Configure database mirroring endpoints with appropriate connection timeouts (20-30 seconds) for your network latency characteristics. Networks with RTT above 50ms typically require timeout adjustments from the default 10-second value.

Implement dedicated network connections or VLANs for availability group traffic to isolate replication from application workloads. Place availability group replicas on separate subnets only when necessary, as cross-subnet communication introduces additional latency and DNS resolution overhead.

Monitor the Always On health extended event session continuously and establish automated alerting when connection error patterns emerge. Connection failures often precede more serious availability group issues by several minutes.
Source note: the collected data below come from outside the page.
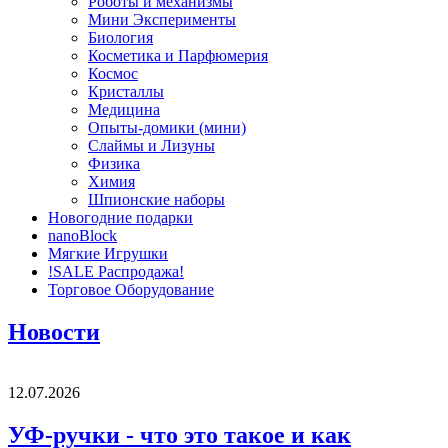
Роботы и механизмы
Мини Эксперименты
Биология
Косметика и Парфюмерия
Космос
Кристаллы
Медицина
Опыты-домики (мини)
Слаймы и Лизуны
Физика
Химия
Шпионские наборы
Новогодние подарки
nanoBlock
Мягкие Игрушки
!SALE Распродажа!
Торговое Оборудование
Новости
12.07.2026
УФ-ручки - что это такое и как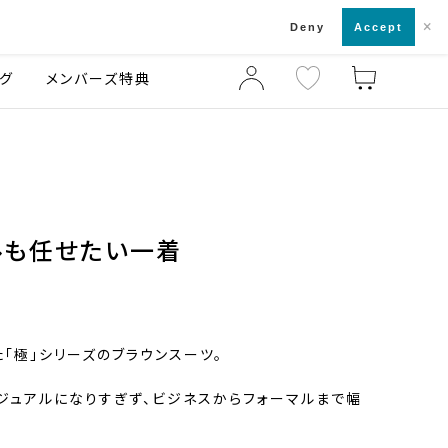
×
店舗一覧・来店予約
ログ
ご利用ガイド
Deny
Accept
グ
メンバーズ特典
ルも任せたい一着
「極」シリーズのブラウンスーツ。
ジュアルになりすぎず、ビジネスからフォーマルまで幅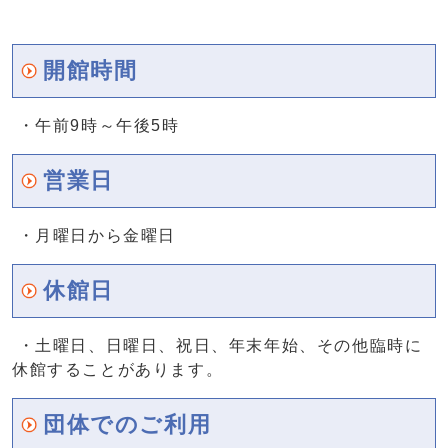
開館時間
・午前9時～午後5時
営業日
・月曜日から金曜日
休館日
・土曜日、日曜日、祝日、年末年始、その他臨時に
休館することがあります。
団体でのご利用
Use Windows authentication instead of certificate-based authentication when possible, as certificate validation adds authentication overhead and introduces additional failure points. If certificates are required, ensure certificate revocation list (CRL) checking is optimized or disabled in disconnected environments.

Configure multiple IP addresses for availability group listeners in multi-subnet configurations, but avoid placing replicas across high-latency WAN connections where connection timeouts become frequent.